A 16-year-old female presents with recent onset of yellowing of the skin, myalgia, and fatigue. She has no significant medical history, drinks ten units of alcohol per week, and denies any high-risk behavior. On examination, she has a tender hepatomegaly and clinical jaundice. The following blood tests were obtained in the acute medical unit:

– Hemoglobin: 123 g/L
– White cell count: 10.0 x 10^9/L
– Neutrophils: 7.0 x 10^9/L
– Platelets: 358 x 10^9/L
– Bilirubin: 85 µmol/L
– Aspartate transaminase (AST): 140 U/L
– Alanine aminotransferase (ALT): 180 U/L
– Alkaline phosphatase: 120 U/L
– Albumin: 36 g/L
– Anti-nuclear antibody (ANA): positive
– Anti-Liver Kidney Microsomal-1 antibody (anti-LKM-1): positive
– Anti-mitochondrial antibody: negative
– Hepatitis B surface antigen (HBsAg): negative
– Hepatitis B surface antibody (anti-HBs): positive
– Hepatitis B core antibody (anti-HBc): negative

What is the most likely diagnosis?

MRCP2-2061

An 80-year-old man presents to his GP with complaints of fatigue and epigastric pain that have been progressively worsening over the past 9 months. The pain is diffuse, intermittent, and rated 4 out of 10 in intensity. He reports passing dark stools and appears pale.

During examination, his blood pressure is 120/70 mmHg, and his pulse is 75/min. There is tenderness in the epigastric region. Upper GI endoscopy reveals a mass in the gastric antrum, and a biopsy of the mass shows infiltrates of lymphoid cells. A CT scan of the chest and abdomen shows normal lymph nodes.

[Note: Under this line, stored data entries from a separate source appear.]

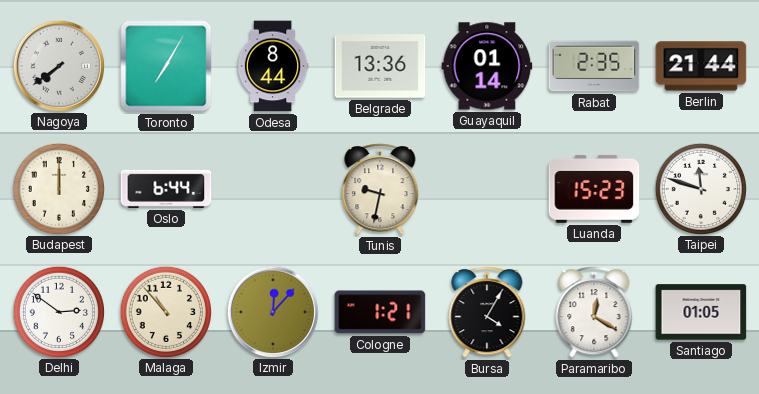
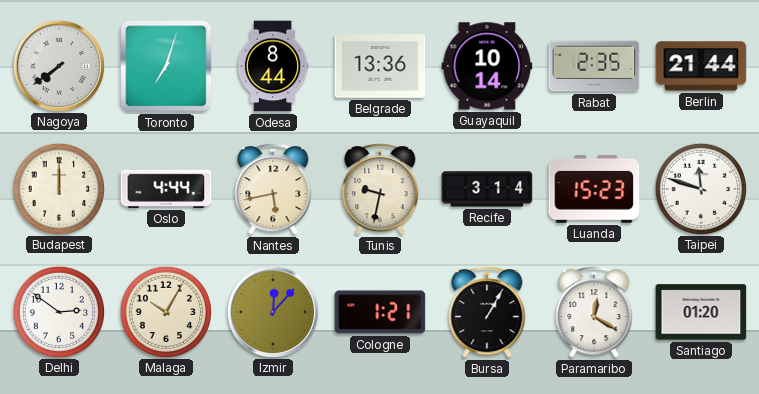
Toronto: 7:05 -> 7:03
Guayaquil: 01:14 -> 10:14
Oslo: 6:44 -> 4:44
Nantes: none -> 5:43
Recife: none -> 3:14
Malaga: 10:53 -> 10:05
Bursa: 4:05 -> 1:05
Santiago: 01:05 -> 01:20
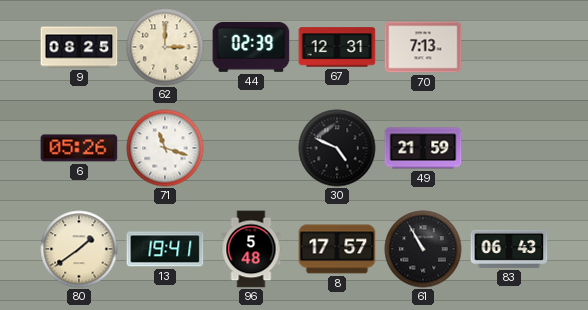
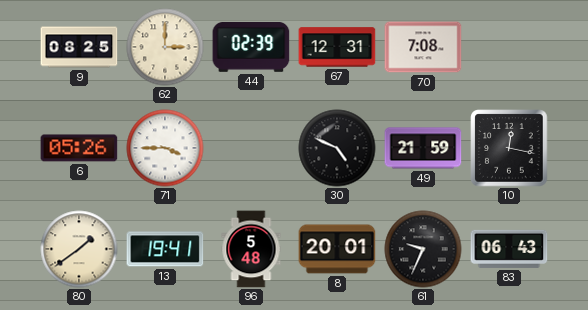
70: 7:13 -> 7:08
71: 11:18 -> 3:45
10: none -> 12:17
8: 17:57 -> 20:01
61: 10:55 -> 9:34
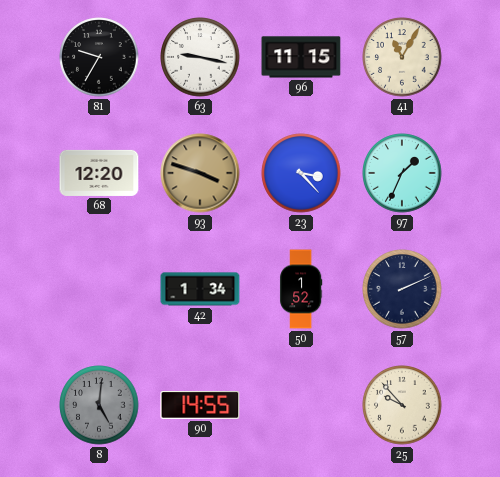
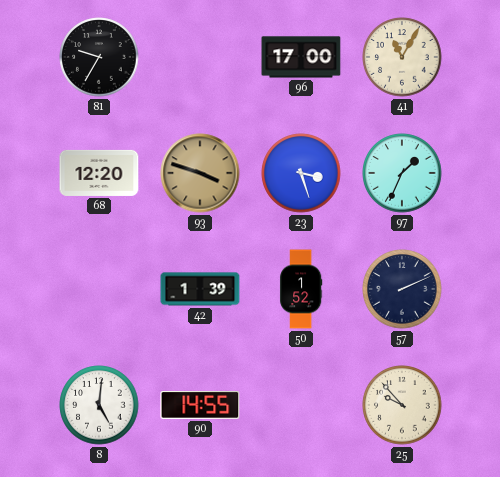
63: 9:17 -> none
96: 11:15 -> 17:00
23: 3:23 -> 3:27
42: 1:34 -> 1:39
8 dial: grey -> white
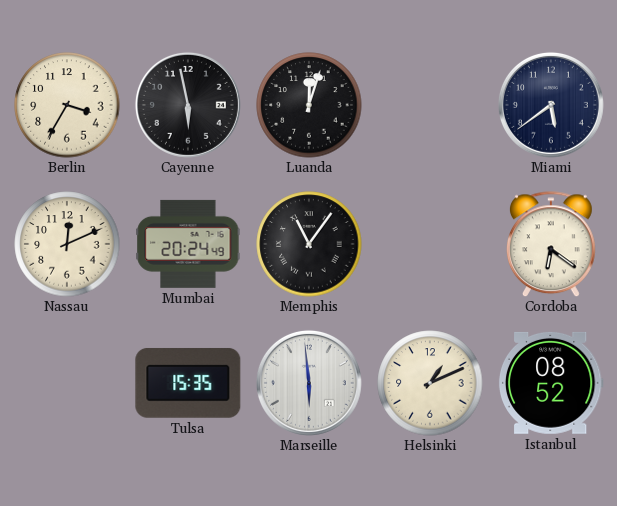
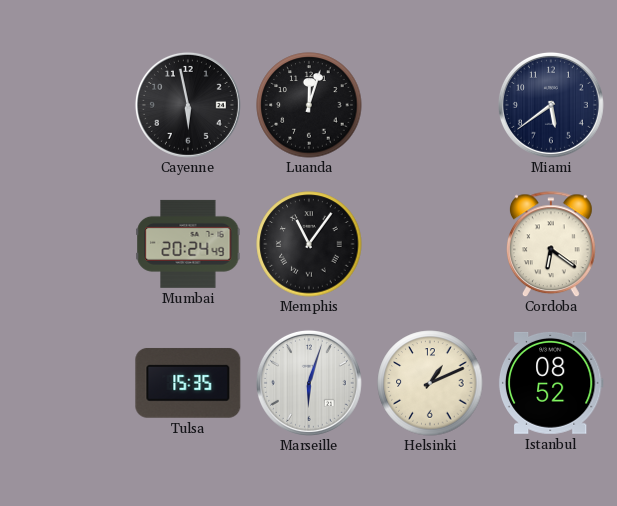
Berlin: 3:35 -> none
Nassau: 12:11 -> none
Marseille: 5:59 -> 6:03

What is the most appropriate management for this patient?

MRCP2-2062

A 27-year-old primigravida woman presents to the hospital at 18 weeks gestation with increasing confusion. Her husband reports that she has been experiencing severe vomiting for the past 4 weeks, making it difficult for her to eat but she has been able to consume small amounts of fluids.

The patient has no significant medical history and is not taking any regular medications.

Upon examination, she is afebrile with a pulse of 110 bpm and blood pressure of 105/70 mmHg. She is alert but disoriented to time and place. Cranial nerve examination reveals bilateral VIth nerve palsy and multi-directional nystagmus. Peripheral neurological examination shows MRC grade 4/5 power in both lower limbs, absent lower limb jerks, bilateral loss of distal vibration sense, and downgoing plantar responses.

Blood tests are ordered and show the following results:

Hb 118 g/l Na+ 133 mmol/l
Platelets 360 * 109/l K+ 2.9 mmol/l
WBC 12.5 * 109/l Urea 9.1 mmol/l
Neuts 10.3 * 109/l Creatinine 115 µmol/l
Lymphs 1.8 * 109/l CRP 18 mg/l
Eosin 0.02 * 109/l Glucose 3.2 mmol/l

What is the most appropriate course of treatment for this patient?

MRCP2-2063

A 42-year-old male presents to the gastroenterology clinic after being referred by his primary care physician. The patient reported experiencing persistent loose stool and mild fatigue. He is a non-smoker and his alcohol intake is within the recommended weekly limit. During the physical examination, the GP noted mild jaundice and mild hepatomegaly, but no other signs of chronic liver disease. The patient underwent a non-invasive liver screen (NILS) prior to being referred to the clinic, which revealed abnormal results. The patient’s laboratory results showed an elevated bilirubin level, high ALP, and positive anti-nuclear antibodies. The abdominal ultrasound showed mild hepatomegaly. Based on these findings, what is the most likely diagnosis?

MRCP2-2064

A 44-year-old man presents to the hospital after experiencing a first episode of syncope. His wife witnessed him suddenly becoming very pale and collapsing to the floor with loss of consciousness for a few seconds, but he immediately regained orientation upon waking up. The patient reports progressively worsening exertional dyspnoea and fatigue over the last few months. He also has been experiencing severe joint pains that have spread to involve other joints. On examination, he is dyspnoeic on minimal exertion, has an irregularly irregular pulse, and peripheral oedema. Investigations reveal abnormal glucose levels, widespread T-wave inversion on ECG, and cardiomegaly with pulmonary oedema on CXR. Which further investigation would be the most useful in confirming the diagnosis?